Burton fails to demonstrate how a § 2255 proceeding would be "inadequate and ineffective" other than the fact his argument has been rejected in both the trial court and on appeal. He does not rely on any new case. Nor is there any fundamental defect in his conviction; 8 U.S.C. § 3231 confers subject-matter jurisdiction in district courts for "all offenses against the laws of the United States." The charges against Burton were for violations of 18 U.S.C. § 2113(a) and Congress has the Constitutional authority to enact such laws. United States v. Comstock, 560 U.S. 126, 135-36 (2010). Simply put, the constitutionality of the bank robbery statute has been confirmed. United States v.

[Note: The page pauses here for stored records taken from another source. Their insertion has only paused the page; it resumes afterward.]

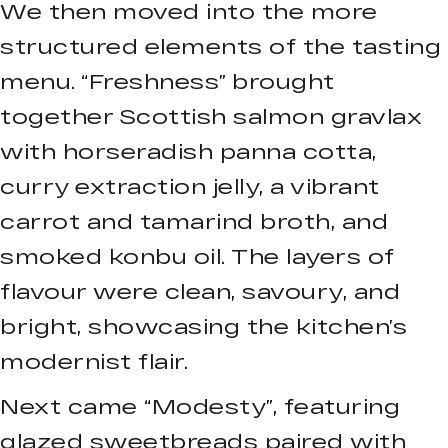
We then moved into the more
structured elements of the tasting
menu. “Freshness” brought
together Scottish salmon gravlax
with horseradish panna cotta,
curry extraction jelly, a vibrant
carrot and tamarind broth, and
smoked konbu oil. The layers of
flavour were clean, savoury, and
bright, showcasing the kitchen’s
modernist flair.
Next came “Modesty”, featuring
glazed sweetbreads paired with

Watts, 256 F.3d 630, 633 (7th Cir. 2001) — there is nothing left to litigate.
For the foregoing reasons, the Petition for Writ of Habeas Corpus under 28 U.S.C. § 2241 (Doc. 1) is
If Petitioner wishes to appeal this dismissal, he may file a notice of appeal with this Court within the time allotted in Fed. R. App. P. 4(a)(1)(B). A motion for leave to appeal in forma pauperis should set forth the issues Petitioner plans to present on appeal. See Fed. R. App. P. 24(a)(1)(C). If Petitioner does choose to appeal and is allowed to proceed IFP, he will be required to pay a portion of the $505.00 appellate filing fee in order to pursue his appeal (the amount to be determined based on his prison trust fund account records for the past six months) irrespective of the outcome of the appeal. See Fed. R. App. P. 3(e); 28 U.S.C. § 1915(e)(2); Ammons v. Gerlinger, 547 F.3d 724, 725-26 (7th Cir. 2008); Sloan v. Lesza, 181 F.3d 857, 858-59 (7th Cir. 1999); Lucien v. Jockisch, 133 F.3d 464, 467 (7th Cir. 1998). A timely motion filed pursuant to Federal Rule of Civil Procedure 59(e) may toll the appeal deadline. It is not necessary for Petitioner to obtain a certificate of appealability in an appeal from this petition brought under Section 2241. Walker v. O'Brien, 216 F.3d 626, 638 (7th Cir. 2000).